Le mercredi 27 ao?t 2008 ? 22:44 +0200, Pascal Terjan a ?crit :
> Le mercredi 27 ao?t 2008 ? 22:11 +0200, Francois Romieu a ?crit :
> > Pascal Terjan <[email protected]> :
> > > Le mercredi 27 ao?t 2008 ? 12:38 +0200, Marcus Sundberg a ?crit :
> > > > Pascal Terjan wrote:
> > > > > Since updating to 2.6.26.3, networking no longer works on Acer Aspire
> > > > > One.
> > > > >
> > > > > PCI config is now always filled with ones.
> > > > >
> > > > > Reverting "r8169: avoid thrashing PCI conf space above
> > > > > RTL_GIGA_MAC_VER_06" makes it work again.
> > > > >
> > > > > The device is 10ec:8136
> > [...]
> > > > How does the kernel identify your chipset upon driver load?
> > > > (grep for XID)
> > >
> > > eth0: RTL8169 at 0xe04ee000, 00:1e:68:a0:07:b5, XID 24a00000 IRQ 17
> >
> > As far as I can read rtl8169_get_mac_version, this XID should not match
> > any known device with 2.6.26.3 and thus fallback to RTL_GIGA_MAC_VER_01
> > (assuming that rtl8169_init_phy runs after rtl8169_get_mac_version, what
> > it appears to do so far).
> >
> > Yes / no / -ECOFFEE ?
> >
>
> Yes I took some time to look at it and now does not understand what's
> wrong.
>
> Indeed I get "unknown MAC (27a00600)" so I get RTL_GIGA_MAC_VER_01 which
> is <= RTL_GIGA_MAC_VER_06, so it should work fine with or without this
> patch.

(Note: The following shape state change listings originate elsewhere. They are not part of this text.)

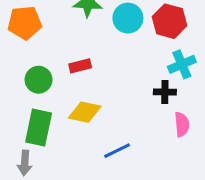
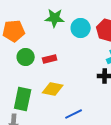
green circle: (39, 80) -> (26, 57), moved

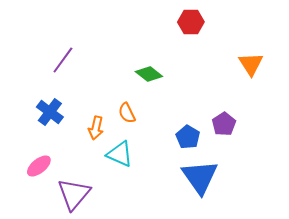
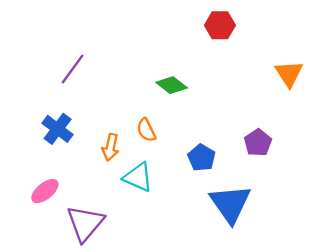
blue pentagon: (188, 137) -> (201, 158), moved

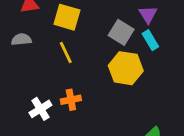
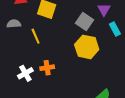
cyan rectangle: (150, 40) -> (115, 29), moved
yellow line: (66, 53) -> (36, 36), moved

And indeed it seems to work when I rebuild the module, even when
> I do not revert the patch.
>
> And by the way, unrelated to this problem, it is written twice for
> RTL_GIGA_MAC_VER_02:
>
> =====
> if (tp->mac_version <= RTL_GIGA_MAC_VER_06) {
> dprintk("Set MAC Reg C+CR Offset 0x82h = 0x01h\n");
> RTL_W8(0x82, 0x01);
> }
> [...]
> if (tp->mac_version == RTL_GIGA_MAC_VER_02) {
> dprintk("Set MAC Reg C+CR Offset 0x82h = 0x01h\n");
> RTL_W8(0x82, 0x01);
> =====
>
> To come back to the problem, this patch may not be faulty but I fail to
> understand the issue...
>
> - 2.6.26.2 always works
> - 2.6.26.3 from my distro always fails
> - 2.6.26.3 from my distro with r8169 rebuilt out of the kernel tree but
> from the same source and with the same config, gcc, etc, works...
>
> So either it is random I am very unlucky that it always works with one
> and always fails with the other or there is some difference that I could
> not think about

OK I was very unlucky...
For some reason when 2.6.26.2 was OK but 2.6.26.3 built inside the rpm
will always fail (or maybe very often, harder to test).
And when rebuilding the module by hand, it will work most of the time,
but I got the bug after unloading/reloading it about 30 times in a row,
so it's just that this chip is affected by the random bug and something
make it more likely to happen.

> > On a different topic, I would suggest to try patches #0001 ... #0006
> > at http://userweb.kernel.org/~romieu/r8169/2.6.27-rc3/20080818/ with
> > your chipset.
>
> OK I will

I applied these patches meaning that now the write will not occur, and
tried to unload/load the module 200 times but after some time I got a
oops in rtl_tx_performance_tweak (and could not capture it).